Bristol University Press talks to Henry Tam, a leading expert on the threats against democracy and what should be done to counter them.  In addition to his academic work as a political theorist, he was in charge of the Labour government’s policies for civil renewal and community empowerment in the 2000s.

Henry’s new book Whose Government Is It? is out today.

BUP: More and more we hear that leaving people to vote with little understanding of the key issues is a recipe for disasters.

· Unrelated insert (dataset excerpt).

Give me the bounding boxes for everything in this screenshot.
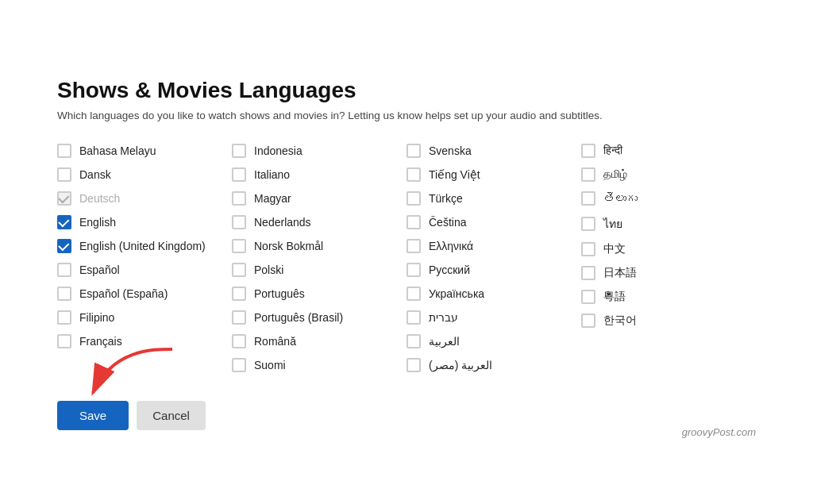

Brexit, Trump, the resurgence of the far right – how worried should we be?

HT: There is something rotten indeed with the state of our democracy.  Instead of ensuring people’s informed views and concerns are taken into account by those who govern on their behalf, democracy has been subverted by the use of private wealth and large-scale deception to skew political decisions.  If we allow it to continue, we will keep sliding ever closer towards arbitrary rule.

BUP: But isn’t it true that most people are not interested in politics and they don’t want to be involved with the business of government?

HT: People are not interested in petty party-political squabbles, but very few can be indifferent about how their lives are affected by what those with ruling power may or may not do.

For the last 50 years, around a third or more of adults in the UK and the US have not bothered to vote in elections, because they believed it would not make any difference. Among those who vote, an increasing number are unsure if they can trust politicians, while there is an alarming trend over the last decade with people supporting demagogues who want to impose solutions and do away with public accountability.  We have seen those siding with the radical right winning support in elections and referendums across Europe and America.  And they will use and abuse the power they get to advance their own agenda regardless of the harm it brings to others.

BUP: So what can be done?  Are we to stop people voting for certain groups or policies, and wouldn’t that be anti-democratic itself?

HT: Democracy is not the same as letting people do whatever they want. It is a system for enabling people to cooperate in reaching informed decisions about what should be done collectively for their common good. As long as we allow democracy to be stripped of its true meaning, we leave the door wide open for it to be subverted.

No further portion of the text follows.